In another similar story, you might have heard of the great Vicentina love story of Romeo & Giulietta? The original novel of star-crossed lovers was written by local Luigi Da Porto, a retired military man looking for an outlet for his creativity while recovering from battle wounds. He gazed out his window at two distant castles and imagined two families, a feud, and their ill-fated children, all set in nearby Verona. His work of fiction caught the eye of the Bard of Avon (aka Shakespeare) who turned it into the far more famous play Romeo & Juliet. Sort of an early version of a remix.

Vicenza was home to many silver- and goldsmiths, so it has a reputation for fine jewelry in addition to the fine arts. It was usually under the influence or protection of neighboring Venice, and the Venetian link is obvious.

The winged Lion, characteristic of St Mark, and Venice
Street scene

The weather was c-c-c-cold. Judy noticed it last year; this year it hit me: we’ve acclimatized to Mexico. As in, we don’t do “weather.” In Mexico, it is always sunny and warm. There is always around twelve hours of daylight per day (actually, between eleven and thirteen, but just).
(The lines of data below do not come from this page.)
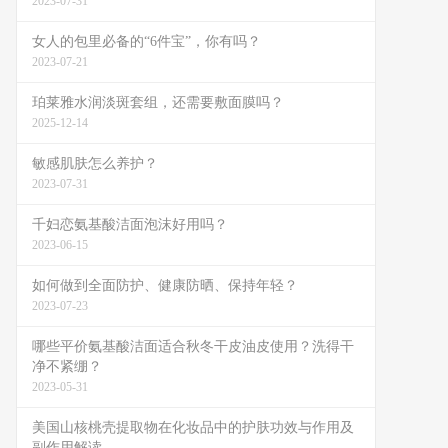
2023-07-31
女人的包里必备的“6件宝”，你有吗？
2023-07-21
珀莱雅水润淡斑套组，还需要敷面膜吗？
2025-12-14
敏感肌肤怎么养护？
2023-07-31
千妇恋氨基酸洁面泡沫好用吗？
2023-06-15
如何做到全面防护、健康防晒、保持年轻？
2023-07-23
哪些平价氨基酸洁面适合秋冬干皮油皮使用？洗得干
净不紧绷？
2023-05-31
美国山核桃壳提取物在化妆品中的护肤功效与作用及
副作用解读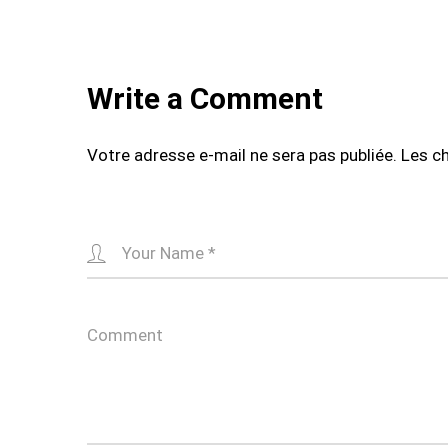
navigation
Write a Comment
Votre adresse e-mail ne sera pas publiée.
Les c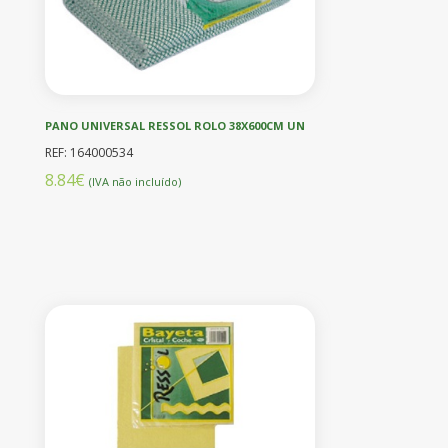
PANO UNIVERSAL RESSOL ROLO 38X600CM UN
REF: 164000534
8.84€
(IVA não incluído)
There are only two seasons and only one that needs a raincoat or umbrella, and then mostly in the evening. Vicenza is in the far north of Italy, within site of the Dolomite Alps, so we have overnight lows in the twenties and daytime highs in the forties: brrrrr. We didn’t mind wearing masks everywhere, as it covered our otherwise-exposed faces!

Speaking of masks, Italy re-entered the Omicron wave of the pandemic while we visited, so mask wearing (even outside) became the rule. All stores/restaurants/museums asked for the Italian Green Pass (which is not available to tourists) but accepted our CDC card in its stead.

We look forward to visiting the our family (and the region) again when it’s short-sleeve weather!

The Cathedral and old city, with the Alps in the background

3 thoughts on “Vicenza, Italy”

  1. Delightful! Pigafetta is now stored in permanent memory for the next time I’m dragged into pub trivia.

  2. Can’t say enough good words about Vicenza! Raleigh was assigned there for a year and I visited twice, staying more than two months. So many great memories and I hope to return!

  3. Happy New Years, Pat. I enjoyed your Christmas travelogue so immensely that I read it twice. My wife is half Italian/Sicilian, but we made to Italy only twice. The second was Venice to pick up a cruise down the Adriatic to Ephesus and parts in between in 2014. The first…I will never forget. It was September 1970. Stationed in Munich with the 66th MI Group, Lorna’s recently widowed mother and her 15-year old sister came to visit us. We had a one room (you read that right) apartment “on the economy,” as we used to say. Buddies and I hauled in a second big bed and it worked out. After a week, we took off for two weeks in our orange VW Squareback. Through the Alps to the Dolomites: precipitous possible plunges off cliff roads with no guardrail. Didn’t see a thing: eyes glued to the road and hands knuckle-gripping the wheel. Destination: Vicenza. It had cheap gas for servicemen with gas cards. I pulled to the pump, guy came out and began asking questions. Didn’t know a bit of Italian but the numbers. Could not make myself understood. My MIL rolled down the rear window and started spurting Italian. I asked her what took her so long. The car got filled. She said she only spoke pidgin Italian but was afraid it wouldn’t help. Wrong. Born in the US but used Italian as a kid helping in the family grocery business in DC. One brother born on the boat coming over. For the next 12 days her Italian came in handy. We never saw the beauty of Vicenza. Thanks for the wonderful tour.